翌日、皇帝陛下は【あほう】な異父兄弟が誠心誠意考えた、善意の暴力に近いアイスキャンディーと昼食を持ち奴隷娘の家へと向かう。
それを帝星から見守る帝国宰相と、
「デウデシオン兄さん、てんとうむしとカタツムリが見えますが、撃ちます?」
帝国最強騎士にして、狙撃の名手であるキャッセル。
「天道虫も蝸牛も有害ではないから撃たんで良い」
帝国で狙撃の名手と言われるのは三名。帝国最強騎士キャッセル、その次に位置するラティランクレンラセオ、そして帝国騎士としては二人より劣るが『銃撃戦巧者』と名高いビーレウスト=ビレネスト。
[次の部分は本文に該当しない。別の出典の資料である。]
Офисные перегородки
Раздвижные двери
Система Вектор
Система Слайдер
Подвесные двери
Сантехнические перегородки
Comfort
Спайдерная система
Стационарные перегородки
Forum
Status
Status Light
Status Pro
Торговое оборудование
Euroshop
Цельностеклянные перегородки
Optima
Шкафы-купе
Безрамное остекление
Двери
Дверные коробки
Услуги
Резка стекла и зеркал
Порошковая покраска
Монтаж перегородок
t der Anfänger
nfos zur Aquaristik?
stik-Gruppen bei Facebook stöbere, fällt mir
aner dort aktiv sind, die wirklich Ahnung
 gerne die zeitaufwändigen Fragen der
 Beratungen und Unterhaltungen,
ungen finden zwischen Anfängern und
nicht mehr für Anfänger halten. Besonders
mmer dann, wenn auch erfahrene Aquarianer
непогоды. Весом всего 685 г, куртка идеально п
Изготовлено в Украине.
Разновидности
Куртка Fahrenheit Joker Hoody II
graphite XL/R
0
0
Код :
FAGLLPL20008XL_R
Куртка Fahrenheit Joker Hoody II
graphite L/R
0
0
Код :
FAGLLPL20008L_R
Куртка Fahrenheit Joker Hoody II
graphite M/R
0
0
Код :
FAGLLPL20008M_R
「はあい。ああ、今日も陛下を拝見できて私はとても嬉しいです」
容姿的に皇帝の最も好みとされるケシュマリスタ容姿で、ペディラスト。追加オプションに善悪の判断が出来ないサドであるキャッセルは、未だに皇帝陛下に直接会ったことは無い。会わせたら大変なことになると、帝国宰相の判断で。
「陛下に見とれるのは構わんが、周囲に気を使え」
「はい。てんとうむしとカタツムリが見えます」
「だからソレは良いと言っているだろうが」
帝国にある帝国宰相が信頼できる全ての人員を投入し皇帝陛下と奴隷娘が並んですわり、アイスキャンディーを口に運ぶ姿を見守る。
奴隷娘は嬉しそうに食べ、
『ナイトオリバルド様は食べないんですか?』
『あ、ああ。えっと、食べる』
彼女にみとれていた皇帝に、奴隷娘は別のものを手渡す。手渡された皇帝はそれでも視線を外さないでアイスキャンディーを手に持つ。皇帝の表情がどのような物なのかは、見守る帝国宰相には解らない。
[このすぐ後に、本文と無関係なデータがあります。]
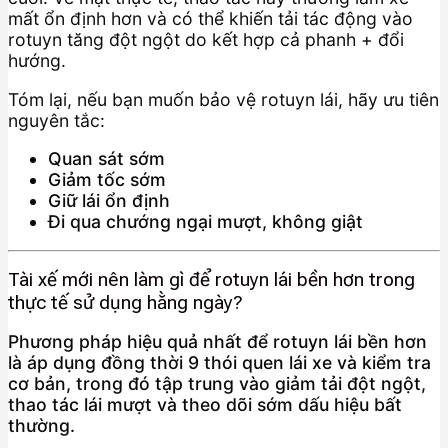
mất ổn định hơn và có thể khiến tải tác động vào
rotuyn tăng đột ngột do kết hợp cả phanh + đổi
hướng.
Tóm lại, nếu bạn muốn bảo vệ rotuyn lái, hãy ưu tiên
nguyên tắc:
Quan sát sớm
Giảm tốc sớm
Giữ lái ổn định
Đi qua chướng ngại mượt, không giật
Tài xế mới nên làm gì để rotuyn lái bền hơn trong
thực tế sử dụng hằng ngày?
Phương pháp hiệu quả nhất để rotuyn lái bền hơn
là áp dụng đồng thời 9 thói quen lái xe và kiểm tra
cơ bản, trong đó tập trung vào giảm tải đột ngột,
thao tác lái mượt và theo dõi sớm dấu hiệu bất
thường.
何せ皇帝は皇帝という身分を隠すために、仮面と鬘を着用しているからだ。
本日はかつて地球でファラオと呼ばれていた王の面。若干呪があると噂のあった王の面のレプリカだが、食事用に口のあたりは覆われていない。
皇帝は外戚が「空色のロヴィニア」の関係上、貴族として奴隷娘のところに向かう際には濃紺を用いているので、この仮面は《桜墓侯爵》としては似合いであった。他のことなど、帝国宰相的には構っていられない。
黄金の仮面を被りつつ、奴隷娘に見とれてアイスキャンディーを口に運ぶ皇帝は……むせた。
『ぶはっ! げふぉ! ぬ……があ! だっ!』
『ナ、ナイトオリバルド様?!』
奴隷娘は慌てて鼻からコンデンスミルクを噴出した、黄金仮面を被った大男の顔を拭く。
『す、すまぬな、ロガ。ちょ、ちょっとびっくり……は、初めて食べたから』
皇帝陛下は棒に刺さったアイスなど食べたことはい。ましてその中に、コンデンスミルクが仕込まれているなど。
『大丈夫ですか?』
その毎度毎度の色気に全く発展しない映像を見ながら、帝国宰相は打ちひしがれる。
『弟達ばかりか、陛下の育て方をも間違ってしまったか……』
がっくりと肩を落としている帝国宰相の脇で、同性愛者閣下は悪気無く語る。